Então, segundo ela, as reuniões que estão sendo feitas entre o vice-presidente Alckmin e seus pares americanos que continuam acontecendo para tratar da inclusão de produtos brasileiros na lista de exceções da aplicação dos 50% está avançando. São troca de informações complementares para que se possa levar ao presidente Trump para tomar uma decisão.
– O encontro foi amistoso, o que é outro ponto positivo. Os empresários seguem com cautela, mas esse primeiro encontro deve ser celebrado sim, porque mostra claramente a possibilidade de que o encontro que vai ocorrer entre Lula e Trump possa efetivamente, então, dar ponto de partida de uma mudança nas tarifas – diz a presidente da câmara da Fiesc.
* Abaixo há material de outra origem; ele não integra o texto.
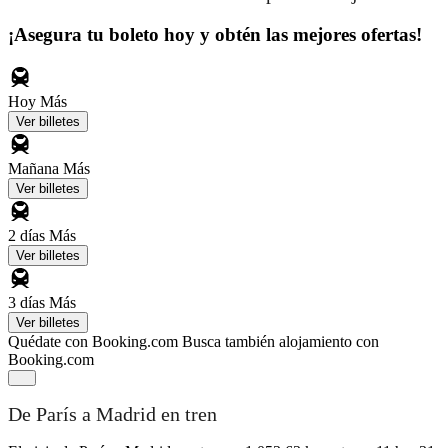
¡Asegura tu boleto hoy y obtén las mejores ofertas!
Hoy
Más
Ver billetes
Mañana
Más
Ver billetes
2 días
Más
Ver billetes
3 días
Más
Ver billetes
Quédate con Booking.com
Busca también alojamiento con
Booking.com
De París a Madrid en tren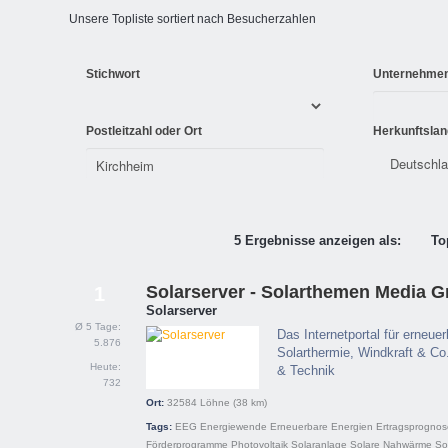
Unsere Topliste sortiert nach Besucherzahlen
Stichwort
Unternehme
Postleitzahl oder Ort
Herkunftslan
5 Ergebnisse anzeigen als:
To
Solarserver - Solarthemen Media 
1
Solarserver
Ø 5 Tage:
Das Internetportal für erneue
5.876
Solarthermie, Windkraft & Co.
Heute:
& Technik
732
Ort:
32584
Löhne
(38 km)
Tags:
EEG
Energiewende
Erneuerbare Energien
Ertragsprognos
Förderprogramme
Photovoltaik
Solaranlage
Solare Nahwärme
So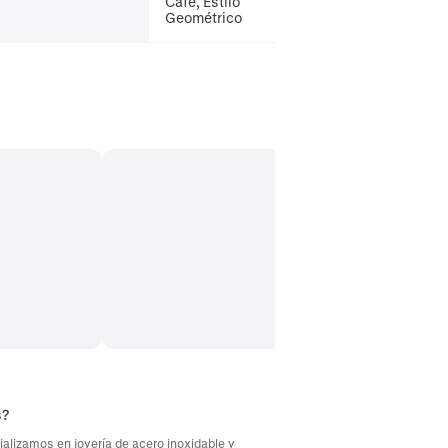
Café, Estilo
Geométrico
s?
ializamos en joyería de acero inoxidable y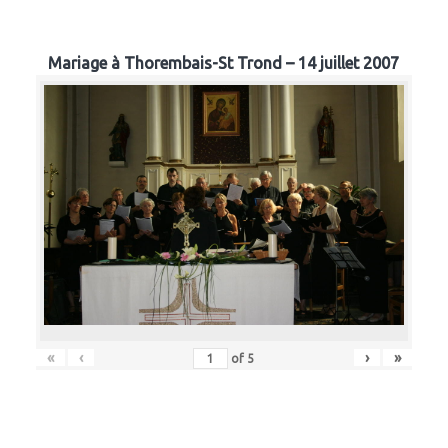
Mariage à Thorembais-St Trond – 14 juillet 2007
«
‹
›
»
of
5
Segundo ela, o mercado americano é extremamente relevante para a indústria catarinense, não dá para abrir mão disso. O setor industrial segue trabalhando junto aos consultores e lobistas contratados pela CNI em Washington para que essa negociação termine bem.
Uma outra fonte da coluna que exporta para os Estados Unidos, mas que prefere não se identificar, avalia essa reunião com mais um avanço nas negociações e que o tarifaço está mais perto do fim.